また、世界全体では食肉需要が増え続けていることも注目に値する。世界全体では人口そのものが増加傾向にあり、世界人口白書によれば、2009年から2019年にかけての10年間で68億7,300万人から77億1,300万人と12%増加した。そして、同時期の肉の生産量は2.83億トンから3.37億トンと19.5%も増加している。このように、人口自体の増加に加えて、食肉の生産量も人口を上回る勢いで増加している(資料6)。

資料 6 世界人口と肉の生産量の増加割合(2009 年=100)
資料 6 世界人口と肉の生産量の増加割合(2009 年=100)

このまま食肉需要が拡大し続けた場合、飼料を栽培するための農地や牧草地の開墾による森林伐採や牛によるメタンガスの排出などによる温暖化の加速により、食料の収穫量や利用可能な水の減少を招き、食料価格の上昇や飢餓人口の増加などの悪影響を引き起こしかねない。

4.対策としてのフードテック

このような状況を踏まえて、本物の肉の摂取を控える動きが増えている。1998年に5億2,700万人であった菜食主義者の人口は、2018年には6億2,500万人にまで増加しており、ドイツでは肉を食べない人々が全人口の10%に達する。また、近年ではベジタリアン(菜食主義者)に加え、肉や乳製品は食べるものの、摂取量を減らすフレキシタリアン(柔軟な菜食主義者)といった、より柔軟な食のスタイルも出てきている。

日本のスーパーやコンビニでも、大豆ミートやプラント・ベース・ミートと呼ばれる代替肉が手軽に手に入るようになった。代替肉の開発のように、食にかかわる生産・輸送・消費などのフードチェーンの一部、または全体において、技術を用いて効率性や持続可能性の向上を目指す手法をフードテックと呼ぶ。フードテックはFood(食)とTechnology(技術)を掛け合わせた造語である。フードテックの範疇は幅広く、ロボットを使った調理や、AIによる生産の効率化、ECサイトを利用した流通システムの開発などがあり、代替食品の開発は一部にすぎない。肉食による環境負荷を避ける観点では、代替肉以外にも動植物の可食部細胞から培養肉を作る技術や、養殖業・畜産業の場面において環境負荷低下・効率化を可能にする技術などがある。

日本人の年間の牛肉消費量(国民一人当たり)は平均で7.7キロだが、日本よりはるかに牛肉消費量が多い国々が存在する。
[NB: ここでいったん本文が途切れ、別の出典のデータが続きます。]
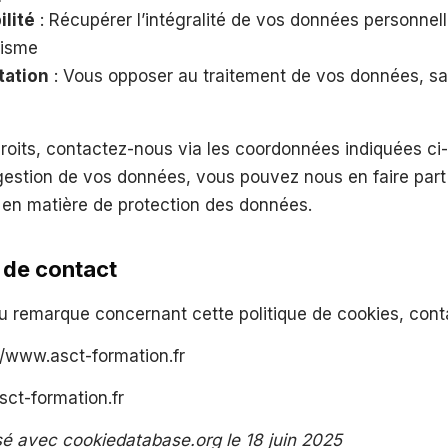
ilité
: Récupérer l’intégralité de vos données personnell
nisme
tation
: Vous opposer au traitement de vos données, sau
 droits, contactez-nous via les coordonnées indiquées c
estion de vos données, vous pouvez nous en faire part 
 en matière de protection des données.
 de contact
u remarque concernant cette politique de cookies, cont
//www.asct-formation.fr
ct-formation.fr
 avec cookiedatabase.org le 18 juin 2025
牛肉の輸出国として身近な米国とオーストラリアを例にとると、米国は26キロと日本のおよそ3.5倍であり、オーストラリアも20キロ近くにのぼる牛肉の大量消費国である(資料7)。

資料 7 一人当たり牛肉消費量(kg)(OECD 上位 10 か国と日本)
資料 7 一人当たり牛肉消費量(kg)(OECD 上位 10 か国と日本)

こうした国々では、脱肉食を掲げる人々のニーズに応えると同時に、畜産業が生き残るための道を切り開くことが課題であった。

オーストラリアのスタートアップ企業は国立科学機関と協力して代替肉を開発し、世界大手のハンバーガーチェーンの商品に採用された。本物の牛肉と比べて遜色のない味の代替肉を開発することで、一般の消費者にも代替肉消費のすそ野が広がった。また、オーストラリアや米国では、牛のゲップに含まれるメタンの排出削減に向けた研究が進められてきた。カギケノリという紅藻の一種を飼料にごくわずか配合するだけで、牛のメタン排出を減らすことができるという。

こうした取り組みは日本国内でも行われている。国立研究開発法人農業・食品産業技術総合研究機構(2021)によると、メタンの排出を抑制する菌が発見され、牛の胃の中で増やしたり、この細菌を多く持つ牛を交配したりすることで、牛のメタン排出をより少なくできる可能性があるという。また、NHK(2022)によると、東京大学と大手食品メーカーの研究グループは、実際に人が食べても問題のない素材と技術を使って、牛肉から「食べられる培養肉」を国内で初めて作り出すことに成功した。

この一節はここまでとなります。